Anything at all .. cleaning, what not to cook on it etc.

Can I put it on a BBQ Grill? I know it can go into the oven.

We love most anything beef, pork, chicken or seafood .. any TNT recipes done on the grill pan?

TIA for any help !
 
I use mine on the grill every now and then.
Get it nice and hot, oil it before cooking,
clean it just like a cast iron skillet.
 
Thanks GF .. I was hoping to be able to do this .. can't wait to give it a try !
 
img_1259598_0_c6812fcf82e2fea37e6b734a67282319.jpg


This is what I ordered.
 
Speaking of grill pans... I'm always interested in them but when I've tried to use it (Lodge cast iron, 10"), it never quite lives up to my expectations. I know I shouldn't be expecting flavor exactly like the grill, but even the appearance I can't quite achieve. For instance, is it even possible to get results like the ones in these photos?

Staub Grill Pan | Williams-Sonoma

Staub Double-Handled Grill Pan  | Williams-Sonoma

Now, I realize that photos are always going to look better than the real thing, but still, those pictures look just like food that I would expect off an outdoor grill, with the crusty/charred bits around the edges and even more so, the browning of the meat that does not touch the grates.

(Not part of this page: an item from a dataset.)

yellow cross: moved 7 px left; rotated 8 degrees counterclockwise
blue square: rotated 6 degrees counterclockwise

When I use a grill pan, I get good, solid grill marks, but the food does not brown all that much in between the lines, so it doesn't come close to real grilling. I preheat for 3 minutes on high heat and then sear for 3 minutes on each side, and usually finish in the oven. Is there something I can do differently to make my grill pan grilled foods look more like real grilled foods?
 
That's a question for MsMoffet when she stops in. I believe she uses a grill pan for a lot of her meats and I can't speak for the taste, the food itself looks outstanding, like it was cooked on a grill.
 
My meats look pretty close to those pictured.

I must say though that I wish I had gotten my grill pan with the taller sides - sheesh the messes I can make with that pan !!

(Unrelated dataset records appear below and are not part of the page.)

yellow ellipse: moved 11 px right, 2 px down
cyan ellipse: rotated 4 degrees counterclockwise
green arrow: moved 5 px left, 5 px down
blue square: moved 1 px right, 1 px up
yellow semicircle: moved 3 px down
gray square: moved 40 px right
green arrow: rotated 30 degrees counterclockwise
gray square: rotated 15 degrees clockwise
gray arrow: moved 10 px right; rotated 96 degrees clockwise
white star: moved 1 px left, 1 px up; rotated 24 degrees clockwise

But the flavors are really good.

It's a pretty good substitute for the rainy or too cold weather to fire up the grill outside - not quite as good but better than pan frying.
 
Taller sides would make it easier to flip veggies with a spatula, too.
 
I love my grill pan! I have no trouble getting my meat to look like the photos, hot hot pan and give the meat time to sear before flipping. I really like to do chicken breasts in the pan, makes them look so pretty. I'll cook carrots in the microwave and finish them in the grill pan so i can get those neat lines. Great for hotdogs too! I frequently have to use the boiled water method to clean the bottom of the pan so that I don't scrap off all of my seasoning. I too wish I had one with a higher edge, sometimes I'll lay down towels so I don't splatter the entire stove top! Be creative and have fun.
 
I gave away my grill pan.

It doesn't taste grilled as in outdoor just puts marks on whatever you cook.

And cleaning is difficult.
 
Grill pans...I have a big round one. Wagner 11 3/8" Fat Free Fryer, made in the USA. Some Chinese and Korean cast iron ware has been found to have unacceptable amounts of lead in it. Nice grill pan. Couple ways to clean it, depending on how "clean" you want it. After it is seasoned, of course. Use hot water and a scrub brush, the long handled kind used for dishes. You can even use a brass or steel bristle scrub brush, like you use on your grill. Or, you can put an inch of water in it and bring it to a boil, let it run for a couple minutes, and turn off the burner, dump the pan, quick scrub with your brush and wipe down with an oiled cloth.
 
I would have taken your rejects gladly. They could have been used as a Panini maker.

Oh, and pizza on the grill effect. Except bake it in the oven.